Data, Data, Data, Data, Data, Data, Data, Data, Data, Data…… Well not so long ago it was machine learning, machine learning… Because we have awaken to some limit of data-driven AI, one possible way forward is to focus on data and find some explanations why data-driven AI may suitably work or not.
Our society, companies and researchers may be starved of data. It is a bit a conundrum considering as a lot of data is captured in our use of social media, multi-media, physical activities, careers and other platforms. IoT has also been opening doors to potentially capture data about many aspects of our environment, society, and voting habits. However, data captured needs to be stored adequately, cleaned and merged before becoming in a state ready for analysis.

2022 and future skills
Jobs in data science and data engineering are currently needed to require individuals with skills including SQL, database tools, data visualisation, some statistical techniques, (including data driven AI) and also statistical programming. In addition, there is a hint of data governance and security. It is worth noting the decentralisation to various cloud and other types of storage is continuing the need of distributed databases and other method of analysing the data; i.e., bring the computation to the data or data to the computations.
It has been acknowledged the future is data skills. The focus has moved from desperately applying some machine learning algorithms to gathering, storing, and bringing some structure to the data. The humongous and decentralisation of the web is also throwing a spanner in the whole picture.
Nonetheless, there is some effort to upskills our workforce; the UK government is currently bringing some intitiatives to address this issue. This is a good start to bring skills in the future and upskills our current working force. Preparing future generations requires to up skill the teachers, trainers, and other educationalists.
One example of such needs
Data skills encompasses many aspects of the data from its capture to its analysis and governance. Amazon has valued itself a high value on its innovative approach to e-commerce and use of data; it may have the largest data about customers, goods, and shopping habits. Data is translated in monetary value.
In some cases human bias may have driven capturing data. For example, women may not represented enough in martial arts sport injuries. Capturing data for one gender would limit findings and valuable research. More importantly the learning and research outcomes should focus on eliciting whether treatments and perception of injury may vary by gender. It would a lack of leadership and skills to suggest writing appropriate forms and choice of questions sufficient findings. For a school leaver, it may be suitable, at a higher level it is not.
What is needed
A conservative approach would suggest relational databases, SQL, visualisation, statistical analysis, machine learning, statistical programming. Another viewpoint would look at what is hiding behind those skills. It is sets theories, statistics, computations, differentiation, integration, matrices algebra, optimisation, model fitting, … We need good mathematical skills. It is not enough to call some commands without appreciating how and why the outcome is appropriate and correct. Think about the parametrisation of Keras methods, a good understanding of the choice of architectures and compilers requires reading the initial journal paper at least…
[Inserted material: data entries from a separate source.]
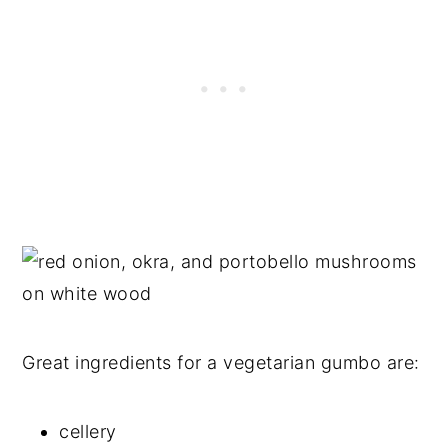
Great ingredients for a vegetarian gumbo are:
cellery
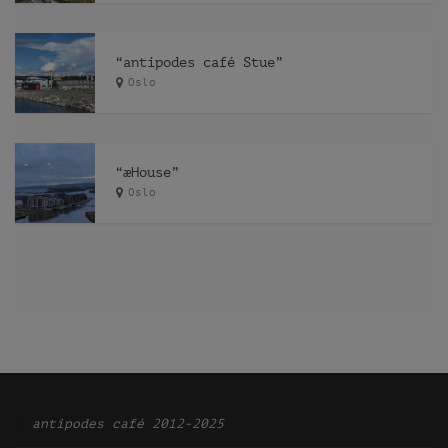
“antipodes café Stue”
Oslo
“æHouse”
Oslo
Ͽ
antipodes café 2012-2025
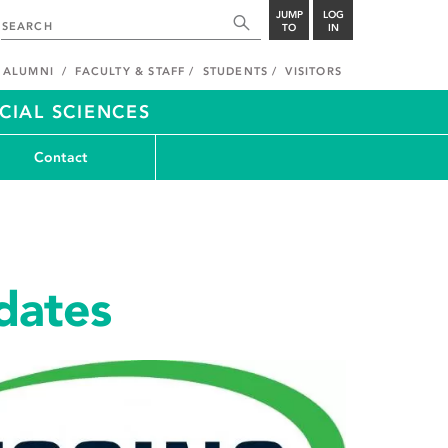
JUMP
LOG
TO
IN
ALUMNI
FACULTY & STAFF
STUDENTS
VISITORS
CIAL SCIENCES
Contact
dates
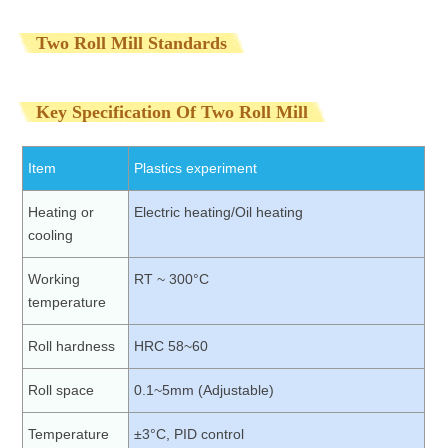
Two Roll Mill Standards
Key Specification Of Two Roll Mill
Item
Plastics experiment
Heating or
Electric heating/Oil heating
cooling
Working
RT ~ 300°C
temperature
Roll hardness
HRC 58~60
Roll space
0.1~5mm (Adjustable)
Temperature
±3°C, PID control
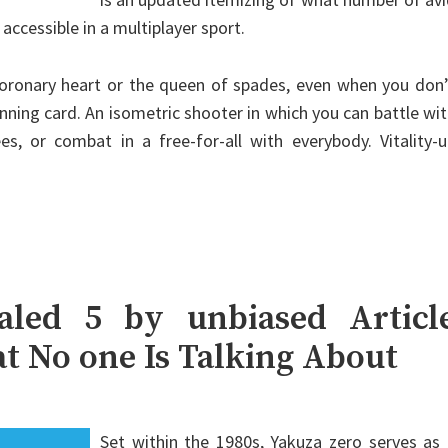
ccessible in a multiplayer sport.
 coronary heart or the queen of spades, even when you don
nning card. An isometric shooter in which you can battle wi
s, or combat in a free-for-all with everybody. Vitality-
led 5 by unbiased Articl
t No one Is Talking About
Set within the 1980s, Yakuza zero serves as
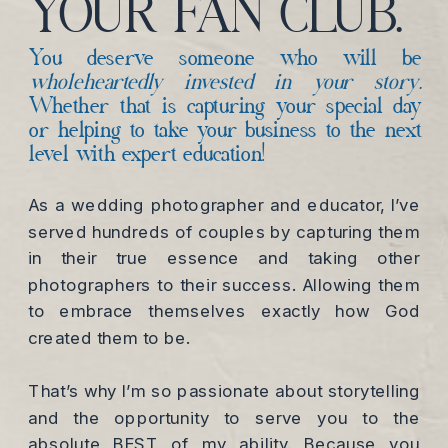
YOUR FAN CLUB.
You deserve someone who will be
wholeheartedly invested in your story.
Whether that is capturing your special day
or helping to take your business to the next
level with expert education!
As a wedding photographer and educator, I’ve
served hundreds of couples by capturing them
in their true essence and taking other
photographers to their success. Allowing them
to embrace themselves exactly how God
created them to be.
That’s why I’m so passionate about storytelling
and the opportunity to serve you to the
absolute BEST of my ability. Because you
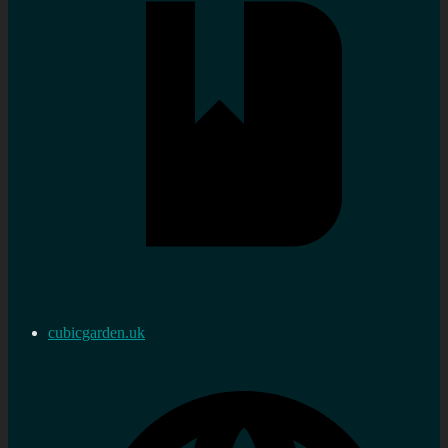
cubicgarden.uk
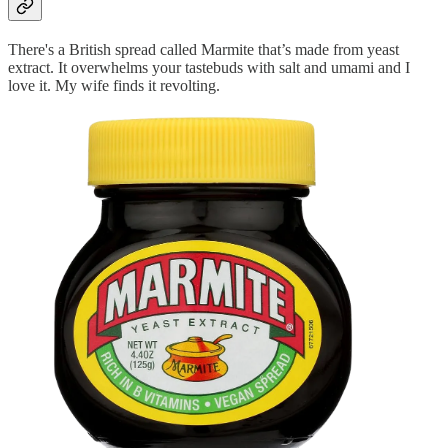
There's a British spread called Marmite that’s made from yeast
extract. It overwhelms your tastebuds with salt and umami and I
love it. My wife finds it revolting.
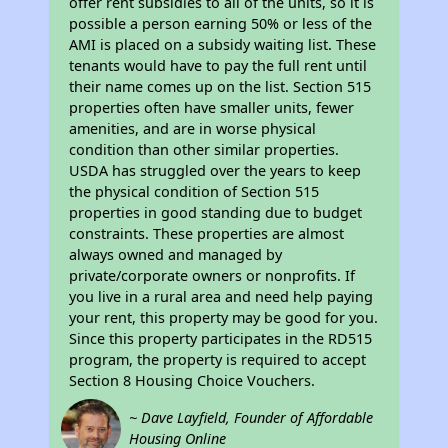
offer rent subsidies to all of the units, so it is
possible a person earning 50% or less of the
AMI is placed on a subsidy waiting list. These
tenants would have to pay the full rent until
their name comes up on the list. Section 515
properties often have smaller units, fewer
amenities, and are in worse physical
condition than other similar properties.
USDA has struggled over the years to keep
the physical condition of Section 515
properties in good standing due to budget
constraints. These properties are almost
always owned and managed by
private/corporate owners or nonprofits. If
you live in a rural area and need help paying
your rent, this property may be good for you.
Since this property participates in the RD515
program, the property is required to accept
Section 8 Housing Choice Vouchers.
~ Dave Layfield, Founder of Affordable
Housing Online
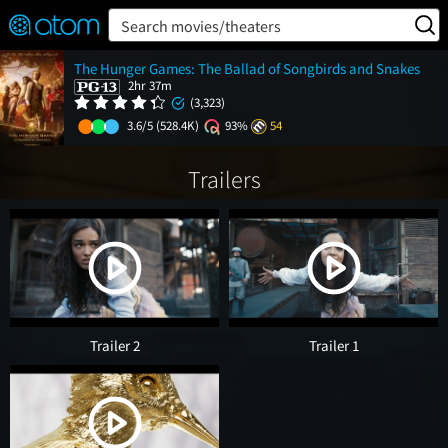
FEATURED
❤️
👍
ON
OFF
Snap
Search movies/theaters
Verified User Reviews
The Hunger Games: The Ballad of Songbirds and Snakes
TM
2hr 37m
(3,323)
3.6/5
(528.4K)
93%
54
Trailers
Trailer 2
Trailer 1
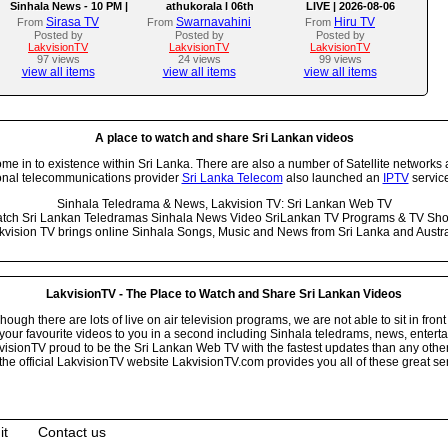
Sinhala News - 10 PM |
athukorala l 06th
LIVE | 2026-08-06
(06-08-2026)
AUGUST 2026
Sirasa TV
Swarnavahini
Hiru TV
From
From
From
Posted by
Posted by
Posted by
LakvisionTV
LakvisionTV
LakvisionTV
97 views
24 views
99 views
view all items
view all items
view all items
A place to watch and share Sri Lankan videos
 in to existence within Sri Lanka. There are also a number of Satellite networks 
onal telecommunications provider
Sri Lanka Telecom
also launched an
IPTV
service
Sinhala Teledrama & News, Lakvision TV: Sri Lankan Web TV
tch Sri Lankan Teledramas Sinhala News Video SriLankan TV Programs & TV Sh
kvision TV brings online Sinhala Songs, Music and News from Sri Lanka and Austra
LakvisionTV - The Place to Watch and Share Sri Lankan Videos
ugh there are lots of live on air television programs, we are not able to sit in front
your favourite videos to you in a second including Sinhala teledrams, news, entert
isionTV proud to be the Sri Lankan Web TV with the fastest updates than any other i
he official LakvisionTV website LakvisionTV.com provides you all of these great ser
it
Contact us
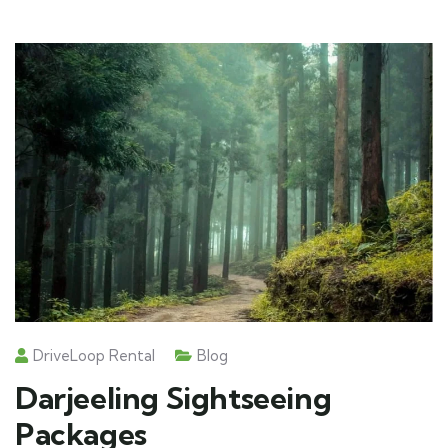
DriveLoop Rental
Blog
Darjeeling Sightseeing
Packages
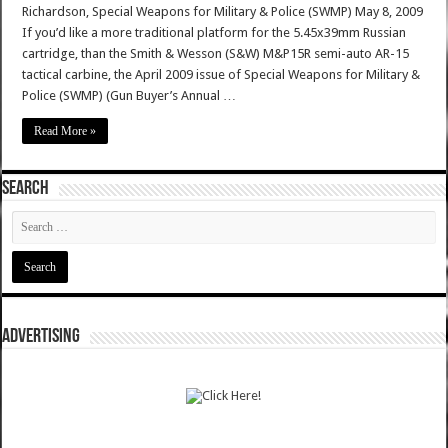
Richardson, Special Weapons for Military & Police (SWMP) May 8, 2009
If you’d like a more traditional platform for the 5.45x39mm Russian
cartridge, than the Smith & Wesson (S&W) M&P15R semi-auto AR-15
tactical carbine, the April 2009 issue of Special Weapons for Military &
Police (SWMP) (Gun Buyer’s Annual …
Read More »
SEARCH
ADVERTISING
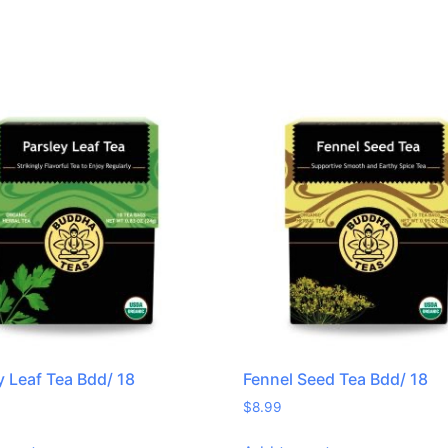
y Leaf Tea Bdd/ 18
Fennel Seed Tea Bdd/ 18
$
8.99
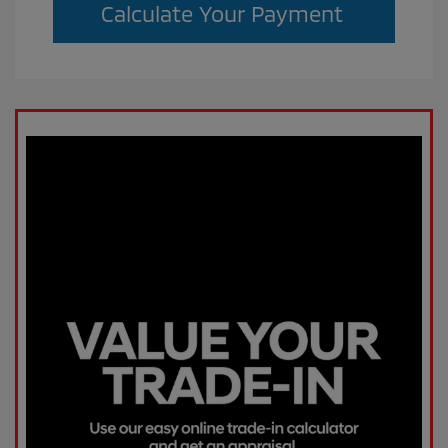
Calculate Your Payment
As the technology becomes even more complex and distributed, the upskills process is likely to continue to become a continuous part of our working life. The Cloud and integration of learning algorithms within analytical framework with other software brings new challenges in up skilling and achieving it.
The up-skills should also take into consideration not all done is stored in relational databases, but also object-oriented ones, images, videos, genome, texts, and other types of specialised storage.
Up killing should also encourage individuals to appreciate better limitations and expectations of all stakeholders. Large datasets may not be easily transferable or manipulated in memory. One example is the Covid 19 data lake. Downloading all the raw data breaks data frames in R. The solution is using smaller download and then incrementally store the data in a data table. The latter has access to paving for memory management. Ultimately, something more sophisticated will be required. Another example is importing data into Excel that exceed the limit of the spreadsheet
Up skilling should not be about clicking on some graphical user interfaces. Access let people to create relational databases without any theoretical knowledge. Down the line, many limitations were experienced. Tableau mixes Excel and Access; it does not guarantee quality of analytics and visualisation either. Only domain and mathematical knowledge can.